The most obvious and relevant difference between stranger and non-stranger identifications is pre-event exposure time: previous interaction with a person is a prerequisite for familiarity, or “non-stranger identifications,” but a negating condition for identification of strangers (i.e., if one had a previous interaction with someone, that person is “familiar” and no longer a stranger). As a matter of common sense, the more time spent interacting with a person, the more thoroughly the unique physical characteristics of that person should be encoded, thus producing more accurate recognition and identification. To a degree, this intuitive assumption is confirmed by science: increased interaction time does seem to produce marginally more accurate identifications.7 

However, a larger and more counterintuitive result also stems from increased interaction time: a greater incidence of false positives — that is, a propensity of the witness to incorrectly select strangers’ photographs from lineups, whether or not the lineup contains the familiar person’s photograph.8 This counterintuitive relationship was most clearly demonstrated in a 1995 experiment that examined the effect of increased interaction time on store clerks’ ability to accurately recognize and identify a female target.9 Half of the clerks spoke with the female target for 30-60 seconds (“short-interaction” clerks); the other half were interviewed by the female target for between four and 12 minutes (“long-interaction” clerks). Two days later, all clerks were asked to pick out the targets’ photographs in various photographic lineups; some lineups contained the targets’ photos (target-present), while others did not (target-absent).10 

On the whole, the most reliable effect of increased exposure to the female target was the clerks’ greater willingness to identify someone from the lineups, but their choices were wholly unrelated to increased ability to choose the correct photograph.11 For both target-present and target-absent lineups, the long-interaction clerks more often erroneously picked the photograph of a stranger as the interviewer. Moreover, the long-interaction clerks’ performance deteriorated most severely — and most disturbingly for eyewitness identification purposes — in target-absent lineups: the percentage of clerks who incorrectly said the target was present more than doubled as their interaction time with the female target increased.12 This increase in misidentifications was “entirely attributable” to the clerks’ increased propensity to select a stranger’s photograph.13 

The unexpected results of this study are explained by the effect of increased exposure on the clerks’ self-perception.14 The clerks who had interacted with the target for a longer period of time were more confident that the exposure equipped them to make an identification. As a result, they more frequently chose a photograph from the lineup. Unfortunately, they were mistaken about the effect of their prior exposure to the subject. Although long-interaction clerks were able to report a greater aggregate quantity of information about the target, the absolute quantity of correct information was the same for both long- and short-interaction clerks. Simply put, increased interaction time causes people to think they remember more about a familiar person’s physical appearance than they actually do. That assumption more often leads them to conclude erroneously that a stranger who looks familiar is, in fact, the familiar person.

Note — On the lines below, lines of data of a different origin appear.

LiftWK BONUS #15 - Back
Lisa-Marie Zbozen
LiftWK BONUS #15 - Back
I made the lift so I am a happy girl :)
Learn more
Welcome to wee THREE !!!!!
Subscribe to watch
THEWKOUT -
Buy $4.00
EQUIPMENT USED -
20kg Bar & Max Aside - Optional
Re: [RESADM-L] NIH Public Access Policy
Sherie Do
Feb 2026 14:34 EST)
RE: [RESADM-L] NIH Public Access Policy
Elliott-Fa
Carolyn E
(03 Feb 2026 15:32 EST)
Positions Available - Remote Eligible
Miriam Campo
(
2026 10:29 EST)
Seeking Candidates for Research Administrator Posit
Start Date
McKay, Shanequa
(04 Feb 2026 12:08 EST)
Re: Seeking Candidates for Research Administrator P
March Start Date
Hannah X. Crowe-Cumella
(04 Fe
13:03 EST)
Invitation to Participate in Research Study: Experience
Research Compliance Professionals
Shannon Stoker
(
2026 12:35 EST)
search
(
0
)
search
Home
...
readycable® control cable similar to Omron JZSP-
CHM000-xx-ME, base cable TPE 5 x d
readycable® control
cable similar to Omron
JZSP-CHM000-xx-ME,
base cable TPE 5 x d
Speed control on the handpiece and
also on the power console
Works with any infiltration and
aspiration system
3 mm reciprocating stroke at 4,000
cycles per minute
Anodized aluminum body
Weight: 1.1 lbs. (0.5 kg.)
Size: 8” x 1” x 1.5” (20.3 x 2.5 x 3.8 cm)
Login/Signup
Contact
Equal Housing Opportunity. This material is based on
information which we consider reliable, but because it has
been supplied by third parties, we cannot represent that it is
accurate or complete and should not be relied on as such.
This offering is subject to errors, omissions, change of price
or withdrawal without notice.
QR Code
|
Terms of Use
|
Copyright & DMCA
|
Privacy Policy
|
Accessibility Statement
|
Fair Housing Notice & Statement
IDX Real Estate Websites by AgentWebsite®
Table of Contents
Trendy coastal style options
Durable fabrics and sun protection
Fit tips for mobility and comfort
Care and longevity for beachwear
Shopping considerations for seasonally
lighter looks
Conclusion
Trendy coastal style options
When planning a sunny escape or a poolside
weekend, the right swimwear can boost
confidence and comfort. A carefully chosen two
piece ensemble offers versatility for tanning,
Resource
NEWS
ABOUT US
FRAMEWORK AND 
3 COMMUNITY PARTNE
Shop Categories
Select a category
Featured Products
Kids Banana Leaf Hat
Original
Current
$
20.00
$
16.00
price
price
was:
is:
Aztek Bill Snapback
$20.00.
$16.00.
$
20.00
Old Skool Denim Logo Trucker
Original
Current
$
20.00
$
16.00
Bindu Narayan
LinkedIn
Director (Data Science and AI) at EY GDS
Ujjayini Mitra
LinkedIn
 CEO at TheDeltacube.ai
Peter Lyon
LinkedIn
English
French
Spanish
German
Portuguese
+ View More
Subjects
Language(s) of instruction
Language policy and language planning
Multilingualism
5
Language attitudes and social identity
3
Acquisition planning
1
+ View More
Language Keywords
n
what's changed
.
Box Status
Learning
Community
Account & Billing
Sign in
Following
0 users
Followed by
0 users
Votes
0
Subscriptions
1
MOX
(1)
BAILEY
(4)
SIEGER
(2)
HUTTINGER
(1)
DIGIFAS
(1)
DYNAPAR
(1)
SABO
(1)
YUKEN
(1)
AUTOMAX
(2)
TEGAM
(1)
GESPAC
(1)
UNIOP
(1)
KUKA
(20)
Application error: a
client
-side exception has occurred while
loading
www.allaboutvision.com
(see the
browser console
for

Whereas increased interaction time increases false-positive identifications by altering self-perception, context increases false positives through unconscious, associative distortions. In particular, subconscious expectations and the presentation of contextual information — such as information about the person’s background, personality, or the circumstances in which the person is typically encountered — serve as “priming” mechanisms that increase the identifier’s confidence to make an identification and the probability that the identification will be wrong.15 

This context effect is due largely to the unique cognitive processes that underlie how one recognizes familiar faces. Neuroscientific findings suggest that the successful recognition of familiar faces involves not only visual familiarity, but also emotional responses and “person knowledge” stored in long-term memory (e.g., personal traits, biographic information, and episodic memories associated with the individual).16 Consequently, problems with any one of these streams can negatively impact familiar face recognition. Moreover, the intermingling of processing streams sometimes allows increased input from one stream to hijack the other streams, producing unexpected results.

The “availability heuristic” (cognitive reliance on a rule-of-thumb to make judgments) is an example of such hijacking. The availability heuristic causes people to assume that there is a direct relationship between how they think about an event and how the event likely occurred; the brain uses “strength of association as a basis for the judgment of frequency” without assessing actual probability.17 For example, one may judge the likelihood that a particular suspect is guilty of a crime by scanning one’s own mind for similar instances or associations, as a shortcut for assessing the actual circumstances surrounding the crime. The availability heuristic has been well-documented in other recall-based tasks.18 As applied to facial recognition, the availability heuristic predicts that “enhanced contextual information increase[s] the ease of recall of information about the target … and that this familiarity [i]s misattributed to perceptual familiarity.”19 Expectation similarly “raises the basic activation level of the face recognition unit” of the brain to enhance the ease of recall and produce the same misattribution effect.20 Thus, because information about a familiar individual’s identity is already stored in an identifier’s brain, both contextual information and expectations triggered by surroundings or circumstances associated with the familiar person “prime” the identifier’s brain to more likely misidentify a stranger as the familiar person.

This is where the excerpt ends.